28話 寛容なる黒幕幼女
引き続き街をてこてこと散策するアイたち一行。うっかり八兵衛こと、可愛らしいララがあの屋台も美味しそう、あの果物屋もと彷徨くので、苦笑混じりにアイは連れ回されていた。
中央広場にて一休みと、てこてこと歩いてベンチに座る。中央広場は公園となっており、中心に大きな地球の噴水にも負けない噴水が水を噴き出していた。
トーガを羽織る男性の像が天に腕を掲げて、飾られているので、あれがタイタン神であろう。しっかりと噴水の台座に、建築と力の神タイタンと金文字で彫られているし。
白亜の噴水は汚れもなく、水も澱んでない。なるほど、これも神器なのだとわかる。明らかにハードな異世界の中で浮いている建築物だからだ。
「ふぃ〜。疲れまちたね。結構歩きまちたし」
疲れてないけど、とりあえず疲れたと言っておこうと思う幼女である。元がおっさんだとわかる発言かもしれない。
「たいりょー、大量! ありがとうね、アイちゃん」
ペコリと丁寧に頭を下げるララと苦笑するマーサ。ララはその腕に野菜やら果物を抱え込んで、満面の笑みだ。
野菜はともかく果物はどうなんだろう? 意外と高かった割には全然甘くない。野苺っぽいけど、これはアケビ?
買い込んだ果物を眺めるが、種は多いし甘くない。まぁ、野山にあるものならばこんなものか。地球でも食べたことはあるが、美味しいとは思えなかったことを思い出す。

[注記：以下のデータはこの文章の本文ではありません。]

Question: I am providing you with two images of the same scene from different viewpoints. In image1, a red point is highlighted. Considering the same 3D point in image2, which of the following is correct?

「夏や秋になれば果物も甘い物が並びますが、高価ですね。銀貨1枚はします」
「だろうね。輸送費もあるし、貴重だろうし」
おかしいな? 素材の味が効いていて塩だけでも美味いとか、黒パンも意外と食えるとか小説で読んだことがあるけど、今のところまったくそんな料理は見たことがない。素材の味はエグミと苦味だし、黒パンはスープに浸しても石のような硬さだし。もはや、パンはスープに入れたまま煮込んだ方が食べれると思います。
「料理チートができるはずでつ。……薪の費用を考慮に入れなければ」
薪は意外と消費が激しい。地味に金がかかり、しかも火力の扱いが難しい。地球で野宿も当たり前だった俺は使うのに問題はなかったけど、黒幕が部下のために料理をするって、どうなんだろう? 専属の料理人と炭の開発が急がれる。もちろん炭焼き小屋の作り方もマスターしているぜ。地球ではマテリアル式エンジンが出回っていない田舎もあったからな。

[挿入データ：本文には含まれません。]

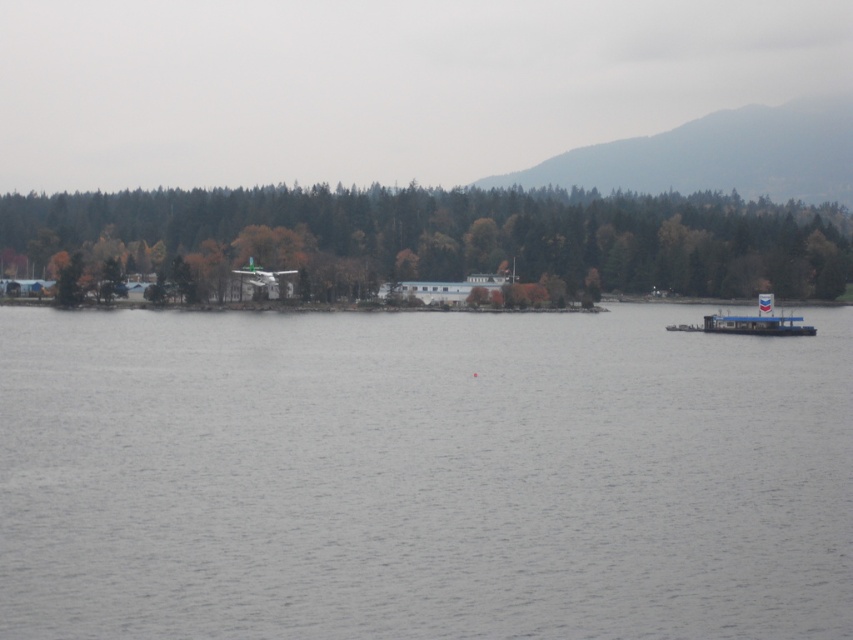 Question: Which point is farther to the camera?

Choices:
 (A) green matte tree at center
 (B) gray water at center

Answer: (A)

Question: Which of these objects is positioned closest to the green matte tree at center?

Choices:
 (A) gray water at center
 (B) blue plastic boat at right

Answer: (B)

Question: In this image, where is gray water at center located relative to green matte tree at center?

Choices:
 (A) above
 (B) below

Answer: (B)

Question: Which point is closer to the camera?

Choices:
 (A) blue plastic boat at right
 (B) green matte tree at center

Answer: (A)

Question: Is gray water at center to the right of blue plastic boat at right from the viewer's perspective?

Choices:
 (A) no
 (B) yes

Answer: (A)

Question: Considering the relative positions of green matte tree at center and blue plastic boat at right in the image provided, where is green matte tree at center located with respect to blue plastic boat at right?

Choices:
 (A) left
 (B) right

Answer: (A) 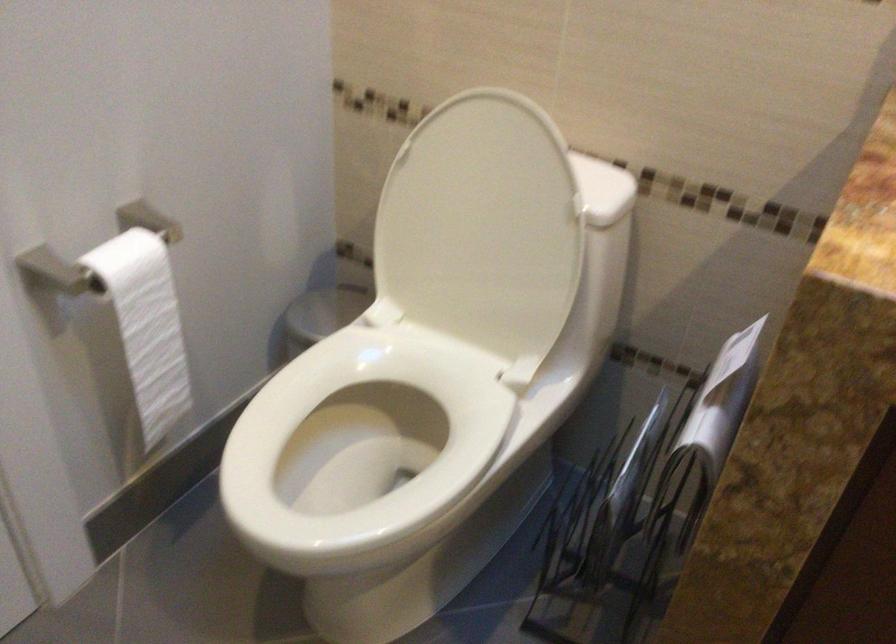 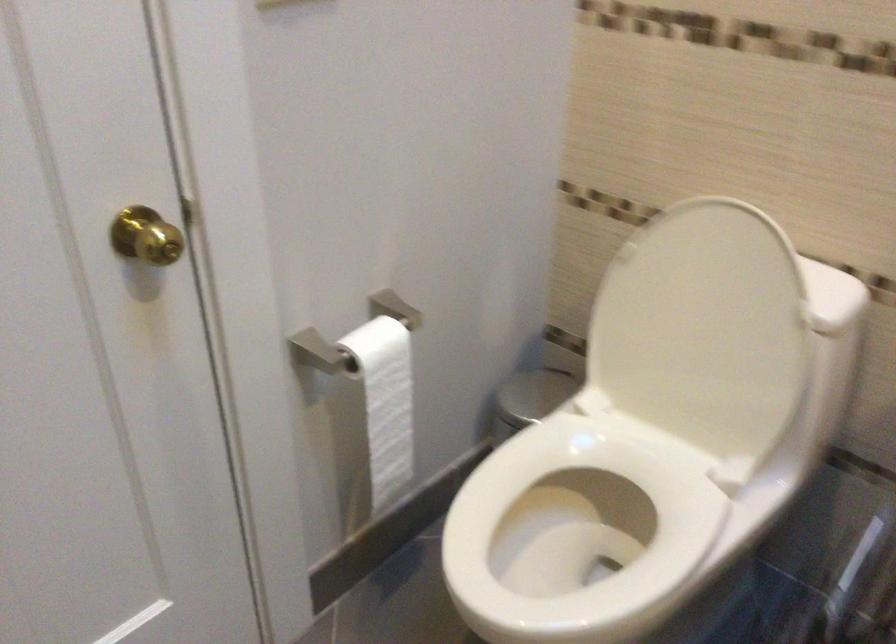 In the second image, find the point that corresponds to [326,313] in the first image.

(532, 395) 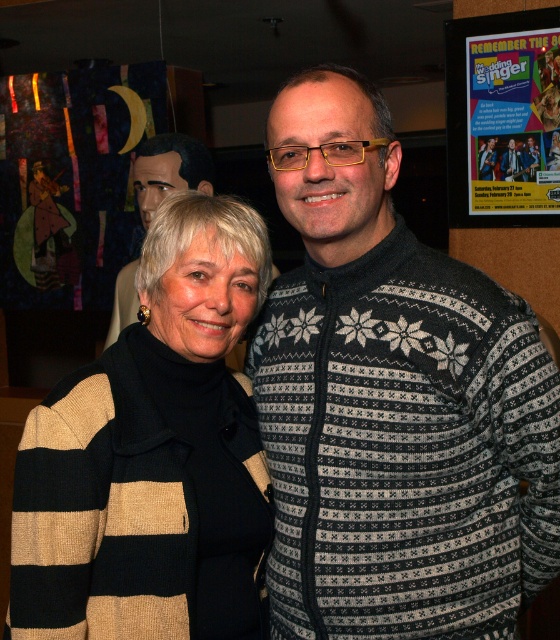 Who is taller, knit sweater at center or matte paper poster at upper right?

Standing taller between the two is knit sweater at center.

Is knit sweater at center shorter than matte paper poster at upper right?

No.

Find the location of a particular element. The image size is (560, 640). knit sweater at center is located at coordinates (393, 401).

Find the location of a particular element. knit sweater at center is located at coordinates (393, 401).

Can you confirm if knit sweater at center is bigger than striped wool sweater at center?

Yes.

Can you confirm if knit sweater at center is positioned to the right of striped wool sweater at center?

Correct, you'll find knit sweater at center to the right of striped wool sweater at center.

Who is more distant from viewer, (x=274, y=593) or (x=151, y=588)?

The point (x=274, y=593) is more distant.

Locate an element on the screen. The height and width of the screenshot is (640, 560). knit sweater at center is located at coordinates (393, 401).

Can you confirm if striped wool sweater at center is positioned above knitted sweater at center?

Actually, striped wool sweater at center is below knitted sweater at center.

The width and height of the screenshot is (560, 640). Identify the location of striped wool sweater at center. (154, 456). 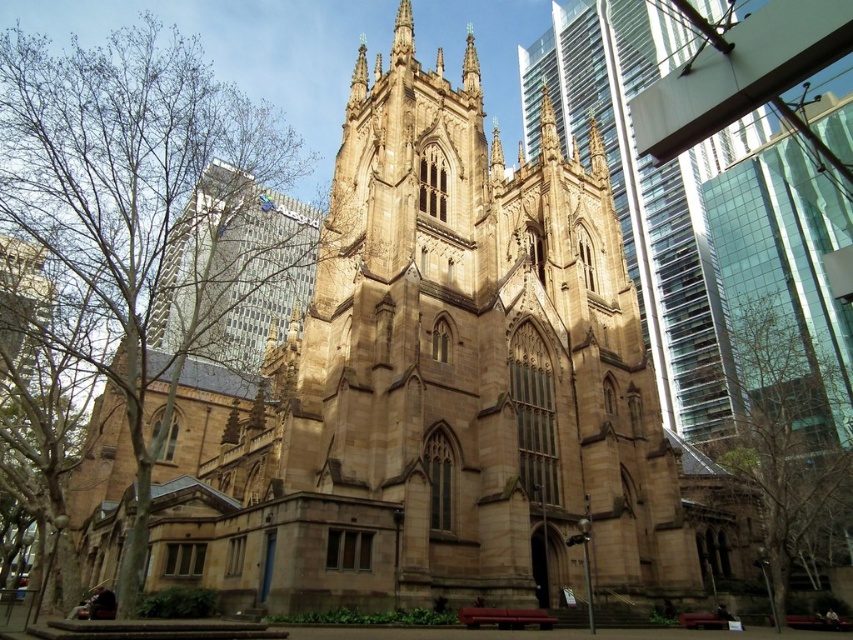 Question: Which point appears farthest from the camera in this image?

Choices:
 (A) (100, 285)
 (B) (753, 339)

Answer: (B)

Question: Does brown leafless tree at left have a greater width compared to brown textured tree at lower right?

Choices:
 (A) no
 (B) yes

Answer: (B)

Question: Which point is closer to the camera taking this photo?

Choices:
 (A) (138, 288)
 (B) (820, 394)

Answer: (A)

Question: Can you confirm if brown leafless tree at left is positioned above brown textured tree at lower right?

Choices:
 (A) yes
 (B) no

Answer: (A)

Question: Can you confirm if brown leafless tree at left is wider than brown textured tree at lower right?

Choices:
 (A) yes
 (B) no

Answer: (A) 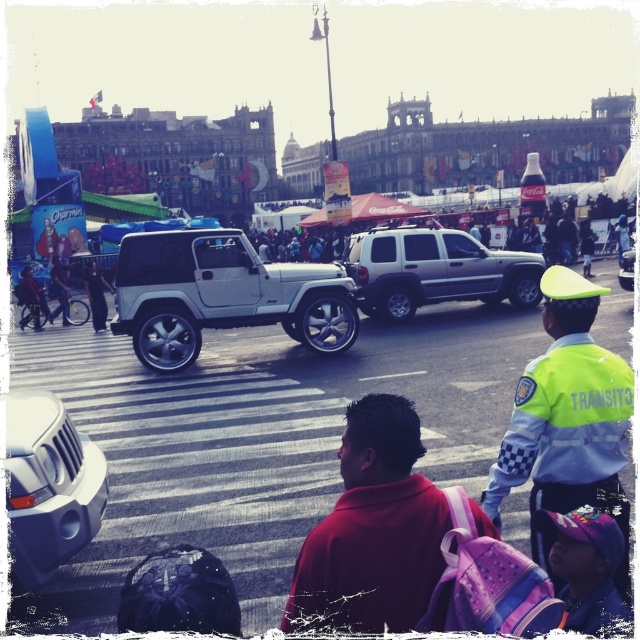 Question: Is silver metallic suv at center bigger than matte black bicycle at left?

Choices:
 (A) no
 (B) yes

Answer: (B)

Question: Which object is positioned farthest from the dark gray uniform at center?

Choices:
 (A) satin silver suv at center
 (B) silver metallic suv at center
 (C) silver metallic car at center
 (D) matte black bicycle at left

Answer: (A)

Question: Does silver metallic jeep at center have a smaller size compared to silver metallic car at center?

Choices:
 (A) no
 (B) yes

Answer: (A)

Question: Among these objects, which one is farthest from the camera?

Choices:
 (A) red matte jacket at center
 (B) silver metallic jeep at center
 (C) satin silver suv at center

Answer: (C)

Question: Estimate the real-world distances between objects in this image. Which object is farther from the silver metallic car at center?

Choices:
 (A) matte silver suv at center
 (B) satin silver suv at center
 (C) silver metallic suv at center

Answer: (B)

Question: Does red matte jacket at center have a lesser width compared to reflective silver helmet at center?

Choices:
 (A) yes
 (B) no

Answer: (B)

現実に料理無双をハードな異世界でやろうとすると、色々な開発が必要だ。簡単にはいかないなぁ、とプラプラと足を振りながら噴水を眺める。幼女のそんな姿は癒やされて可愛らしい。おっさんでなくなり、アイは良かったであろう。おっさんの場合は噴水の風景に合わないので退いてくださいとか、言われるかも。
綺麗な水でそのまま飲めるような感じがする。内陸部でこれとはさすがは神器。その水をふんだんに使い、お風呂に入りたいと思い
「あ〜。あれを作れば酒屋と石屋、それに大工さんの伝手もできまつね」
新たな商売を思いつく。伝手は必要だが、少しずつ取引をして信頼関係を作らないと、ハードな異世界では難しいのだ。ポンとお金を出して、へい、わかりやしたと頷くのは異世界では2流の職人なのである。掛け売が基本なので、現金一括払いは本当に支払われるか怪しまれちゃうのだ。前金で全額払いは手抜き工事や持ち逃げがありそうで俺が嫌だし。

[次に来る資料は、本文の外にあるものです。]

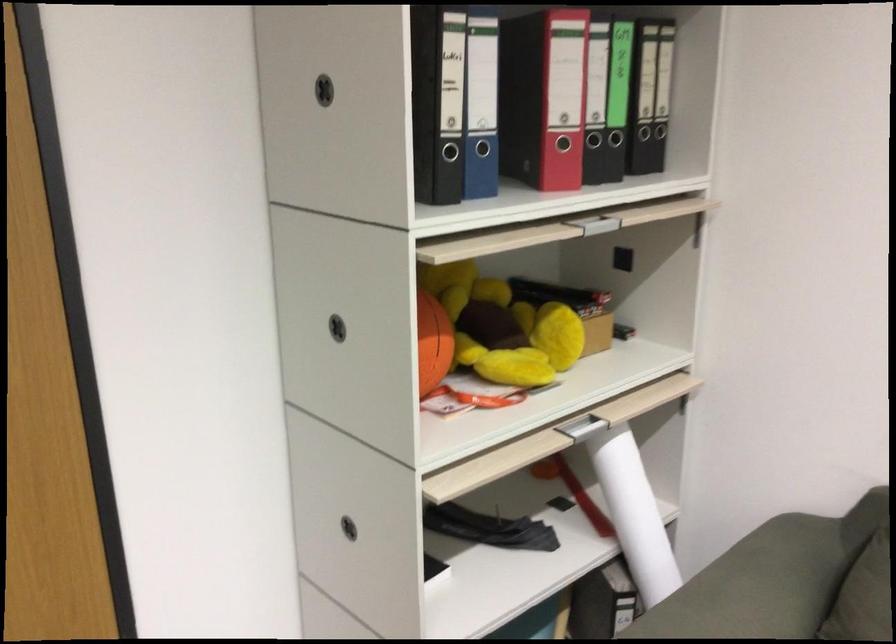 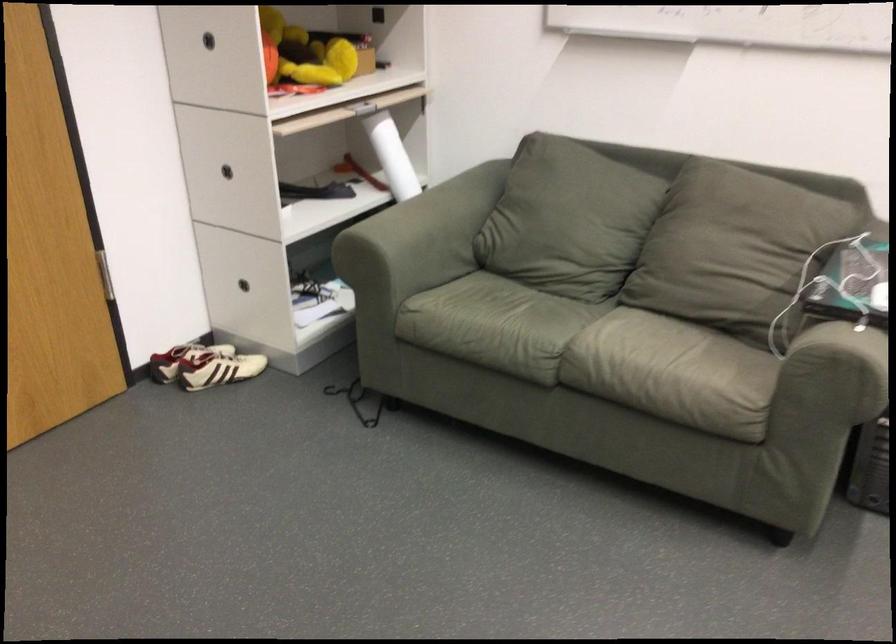 The point at (347, 514) is marked in the first image. Where is the corresponding point in the second image?

(227, 171)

なので、少しずつ取引をしていき信頼関係を育みながら大きい仕事を頼むしかあるまい。
また、商売を考えているよ、この幼女と部下の呆れた視線に気づかずにウォーカー魂を全開にしている幼女であったが
「あら、マーサじゃないの」
中年のおばさんの声に意識を戻す。知り合いかなと、マーサへと視線を移すと、ちょっと小太りの中年のおばさんがマーサへと声をかけていた。
「お久しぶりです。ハラット夫人」
立ち上がり丁寧に頭を下げるマーサに、あらやだと手を振ってハラット夫人とやらが答える。
「最近仕事があるか聞きに来ないじゃない。どうしたのよぉ?」
ベンチに座りきれないので、というかアイがララと座り、座らずにギュンターが護衛につき、少し離れた場所にガイとマーサが座っている。
なので、同じ一行とは思いつくことはないのだろう。ジロジロと隣に座るガイをおばさんは不躾な視線で眺めていた。ガイはその視線に気づかずに、買った果物をいかにして食わずに持って帰れるか考え込んでいる。不味いから食わないつもりだ。あいつは幼女よりも味にうるさい。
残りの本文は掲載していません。